- Required work:
Output every line below exactly.
----
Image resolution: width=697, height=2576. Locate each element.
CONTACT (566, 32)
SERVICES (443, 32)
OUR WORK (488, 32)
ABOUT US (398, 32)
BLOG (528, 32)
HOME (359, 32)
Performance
----
- Written solution:
Image resolution: width=697, height=2576. Locate each element.
CONTACT (566, 32)
SERVICES (443, 32)
OUR WORK (488, 32)
ABOUT US (398, 32)
BLOG (528, 32)
HOME (359, 32)
Performance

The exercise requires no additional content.